(Stored data entries)
****************************************
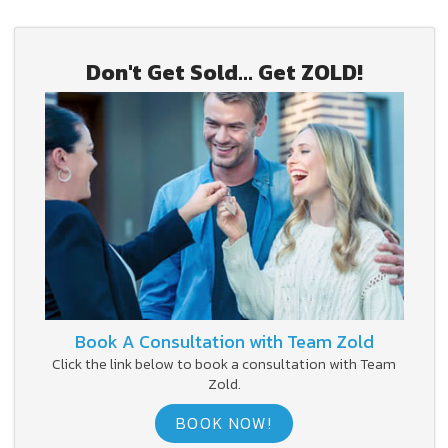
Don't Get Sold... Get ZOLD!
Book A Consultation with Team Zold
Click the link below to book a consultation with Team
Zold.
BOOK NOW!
****************************************
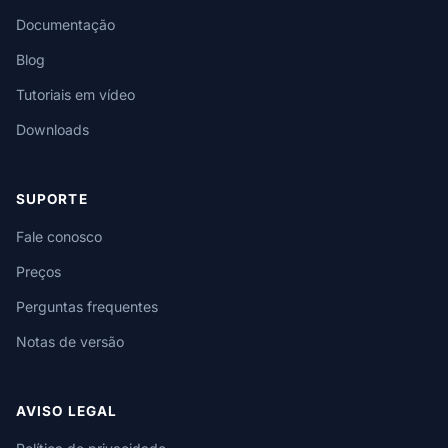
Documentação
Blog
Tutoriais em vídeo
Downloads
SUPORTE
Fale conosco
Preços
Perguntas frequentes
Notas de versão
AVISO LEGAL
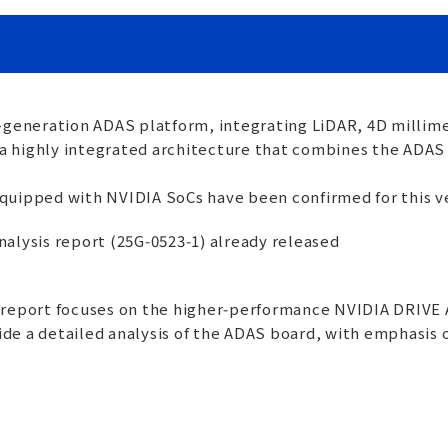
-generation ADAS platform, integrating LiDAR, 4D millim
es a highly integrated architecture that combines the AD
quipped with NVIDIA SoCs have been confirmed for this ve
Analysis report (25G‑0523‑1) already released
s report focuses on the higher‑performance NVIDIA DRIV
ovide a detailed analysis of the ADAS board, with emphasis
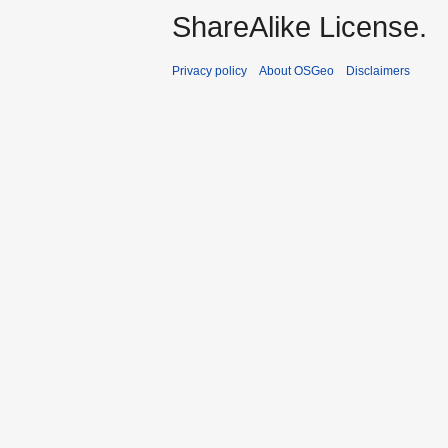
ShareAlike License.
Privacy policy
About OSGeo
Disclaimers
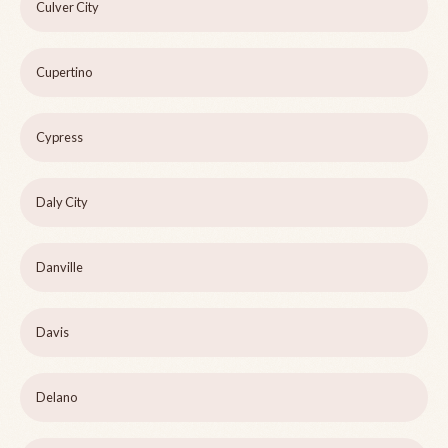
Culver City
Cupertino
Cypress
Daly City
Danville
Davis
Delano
****************************************
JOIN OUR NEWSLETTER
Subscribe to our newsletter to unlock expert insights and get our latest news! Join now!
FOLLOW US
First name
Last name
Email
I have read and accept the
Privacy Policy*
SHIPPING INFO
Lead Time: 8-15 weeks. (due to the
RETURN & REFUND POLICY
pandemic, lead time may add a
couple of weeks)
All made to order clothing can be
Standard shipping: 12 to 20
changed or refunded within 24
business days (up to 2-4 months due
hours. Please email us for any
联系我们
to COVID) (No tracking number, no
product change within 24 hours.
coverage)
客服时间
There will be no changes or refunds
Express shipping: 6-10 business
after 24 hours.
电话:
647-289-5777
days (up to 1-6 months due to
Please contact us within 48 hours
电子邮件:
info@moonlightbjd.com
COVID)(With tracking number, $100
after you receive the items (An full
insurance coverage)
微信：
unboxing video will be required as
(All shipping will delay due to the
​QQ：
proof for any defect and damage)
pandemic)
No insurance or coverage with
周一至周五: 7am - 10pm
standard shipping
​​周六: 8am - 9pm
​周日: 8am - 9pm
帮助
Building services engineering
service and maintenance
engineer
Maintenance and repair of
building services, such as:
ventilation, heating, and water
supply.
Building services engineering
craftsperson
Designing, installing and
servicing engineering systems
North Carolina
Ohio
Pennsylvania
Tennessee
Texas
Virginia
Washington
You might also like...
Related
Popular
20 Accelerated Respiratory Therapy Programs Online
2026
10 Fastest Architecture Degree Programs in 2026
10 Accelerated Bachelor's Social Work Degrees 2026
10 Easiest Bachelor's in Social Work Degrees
****************************************
▸ HOW TO COMPLETE THIS TASK: From the entries above, give again exactly the lines running from the line with "unboxing video will be required as" to the line with "10 Easiest Bachelor's in Social Work Degrees"; include both of those lines.

▸ ANSWER BOX:
unboxing video will be required as
(All shipping will delay due to the
​QQ：
proof for any defect and damage)
pandemic)
No insurance or coverage with
周一至周五: 7am - 10pm
standard shipping
​​周六: 8am - 9pm
​周日: 8am - 9pm
帮助
Building services engineering
service and maintenance
engineer
Maintenance and repair of
building services, such as:
ventilation, heating, and water
supply.
Building services engineering
craftsperson
Designing, installing and
servicing engineering systems
North Carolina
Ohio
Pennsylvania
Tennessee
Texas
Virginia
Washington
You might also like...
Related
Popular
20 Accelerated Respiratory Therapy Programs Online
2026
10 Fastest Architecture Degree Programs in 2026
10 Accelerated Bachelor's Social Work Degrees 2026
10 Easiest Bachelor's in Social Work Degrees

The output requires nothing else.